Data extracted from a collection
**********
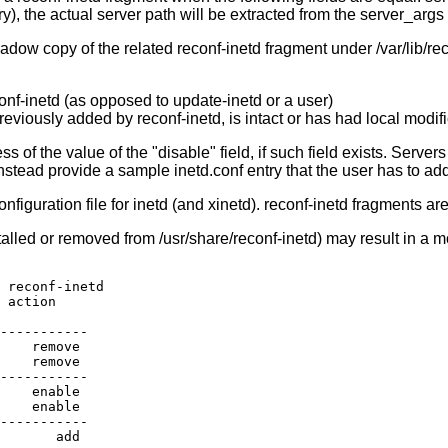
 the actual server path will be extracted from the server_args fi
adow copy of the related reconf-inetd fragment under /var/lib/rec
conf-inetd (as opposed to update-inetd or a user)
reviously added by reconf-inetd, is intact or has had local modif
s of the value of the "disable" field, if such field exists. Serve
nstead provide a sample inetd.conf entry that the user has to add
configuration file for inetd (and xinetd). reconf-inetd fragments a
alled or removed from /usr/share/reconf-inetd) may result in a mo
 reconf-inetd

 action

-----------

    remove

    remove

-----------

    enable

    enable

-----------

       add
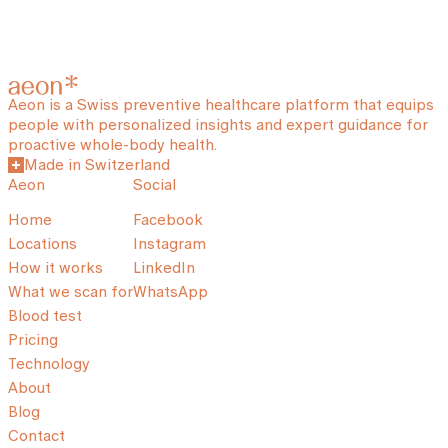
Aeon is a Swiss preventive healthcare platform that equips
people with personalized insights and expert guidance for
proactive whole-body health.
Made in Switzerland
Aeon
Social
Home
Facebook
Locations
Instagram
How it works
LinkedIn
What we scan for
WhatsApp
Blood test
Pricing
Technology
About
Blog
Contact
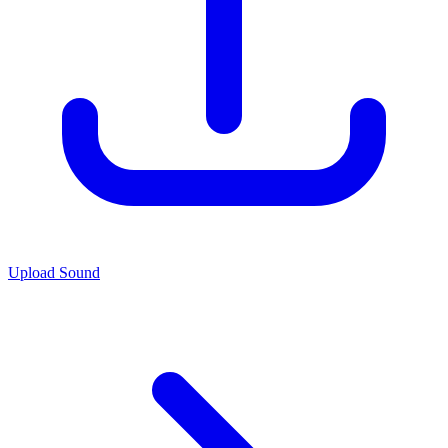
Upload Sound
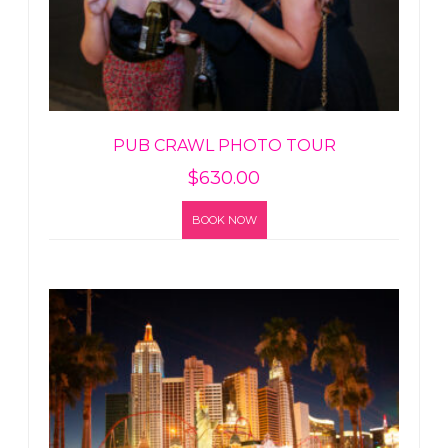
PUB CRAWL PHOTO TOUR
$
630.00
BOOK NOW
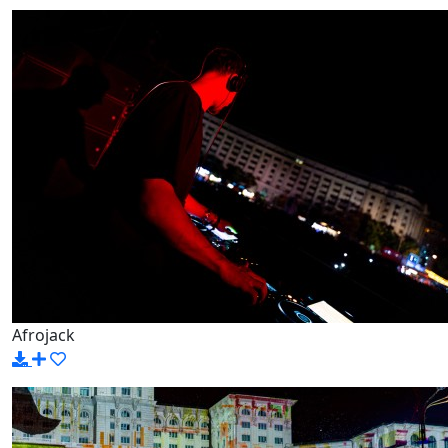
Afrojack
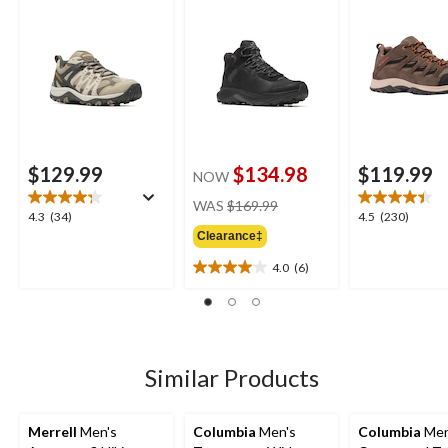
$129.99
$134.98
$119.99
NOW
price
WAS
$169.99
4.3
4.5
4.3
(34)
4.5
(230)
was
out
out
Clearance‡
$169.99
of
of
4.0
(6)
5
5
4.0
stars.
stars.
out
34
230
of
reviews
reviews
5
stars.
6
Similar Products
reviews
Merrell
Men's
Columbia
Men's
Columbia
Men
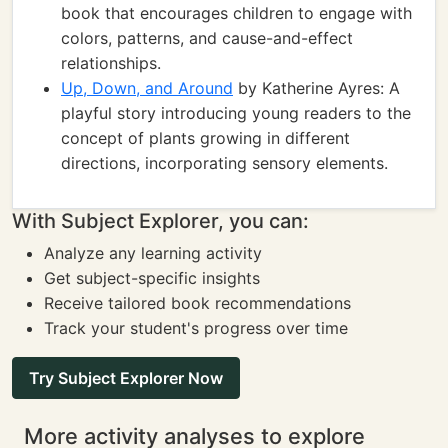
book that encourages children to engage with
colors, patterns, and cause-and-effect
relationships.
Up, Down, and Around
by Katherine Ayres: A
playful story introducing young readers to the
concept of plants growing in different
directions, incorporating sensory elements.
With Subject Explorer, you can:
Analyze any learning activity
Get subject-specific insights
Receive tailored book recommendations
Track your student's progress over time
Try Subject Explorer Now
More activity analyses to explore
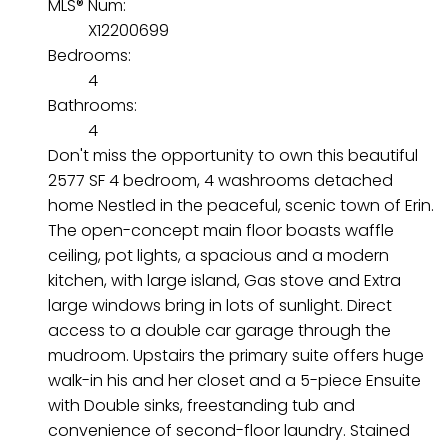
MLS® Num:
X12200699
Bedrooms:
4
Bathrooms:
4
Don't miss the opportunity to own this beautiful
2577 SF 4 bedroom, 4 washrooms detached
home Nestled in the peaceful, scenic town of Erin.
The open-concept main floor boasts waffle
ceiling, pot lights, a spacious and a modern
kitchen, with large island, Gas stove and Extra
large windows bring in lots of sunlight. Direct
access to a double car garage through the
mudroom. Upstairs the primary suite offers huge
walk-in his and her closet and a 5-piece Ensuite
with Double sinks, freestanding tub and
convenience of second-floor laundry. Stained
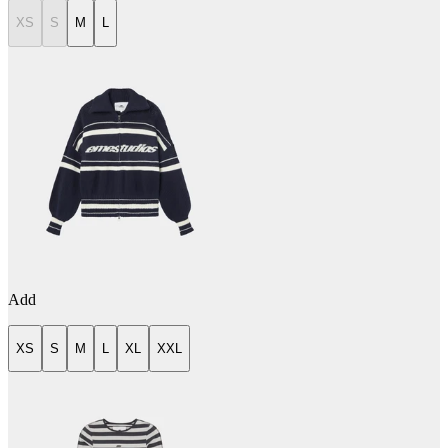
XS
S
M
L
Add
XS
S
M
L
XL
XXL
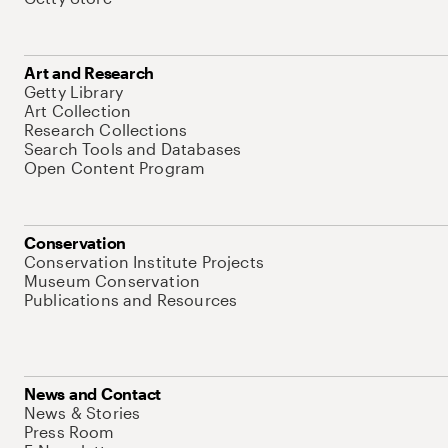
Art and Research
Getty Library
Art Collection
Research Collections
Search Tools and Databases
Open Content Program
Conservation
Conservation Institute Projects
Museum Conservation
Publications and Resources
News and Contact
News & Stories
Press Room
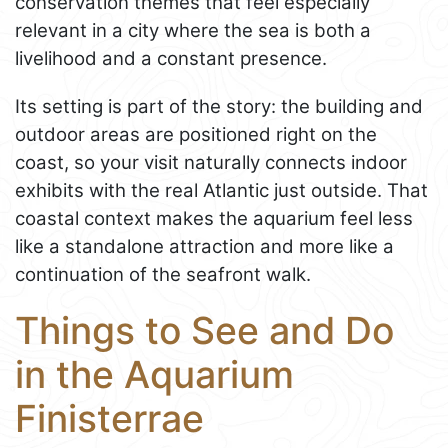
conservation themes that feel especially
relevant in a city where the sea is both a
livelihood and a constant presence.
Its setting is part of the story: the building and
outdoor areas are positioned right on the
coast, so your visit naturally connects indoor
exhibits with the real Atlantic just outside. That
coastal context makes the aquarium feel less
like a standalone attraction and more like a
continuation of the seafront walk.
Things to See and Do
in the Aquarium
Finisterrae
**********
* _What is needed_:
The answer must consist solely of the lines from the first line of the data through the line containing "book that encourages children to engage with", inclusive, reproduced exactly and without pictures.

* _Response to the task_:
 the actual server path will be extracted from the server_args fi
adow copy of the related reconf-inetd fragment under /var/lib/rec
conf-inetd (as opposed to update-inetd or a user)
reviously added by reconf-inetd, is intact or has had local modif
s of the value of the "disable" field, if such field exists. Serve
nstead provide a sample inetd.conf entry that the user has to add
configuration file for inetd (and xinetd). reconf-inetd fragments a
alled or removed from /usr/share/reconf-inetd) may result in a mo
 reconf-inetd

 action

-----------

    remove

    remove

-----------

    enable

    enable

-----------

       add
Aeon is a Swiss preventive healthcare platform that equips
people with personalized insights and expert guidance for
proactive whole-body health.
Made in Switzerland
Aeon
Social
Home
Facebook
Locations
Instagram
How it works
LinkedIn
What we scan for
WhatsApp
Blood test
Pricing
Technology
About
Blog
Contact
Upload Sound
PUB CRAWL PHOTO TOUR
$
630.00
BOOK NOW
Afrojack
$129.99
$134.98
$119.99
NOW
price
WAS
$169.99
4.3
4.5
4.3
(34)
4.5
(230)
was
out
out
Clearance‡
$169.99
of
of
4.0
(6)
5
5
4.0
stars.
stars.
out
34
230
of
reviews
reviews
5
stars.
6
Similar Products
reviews
Merrell
Men's
Columbia
Men's
Columbia
Men
book that encourages children to engage with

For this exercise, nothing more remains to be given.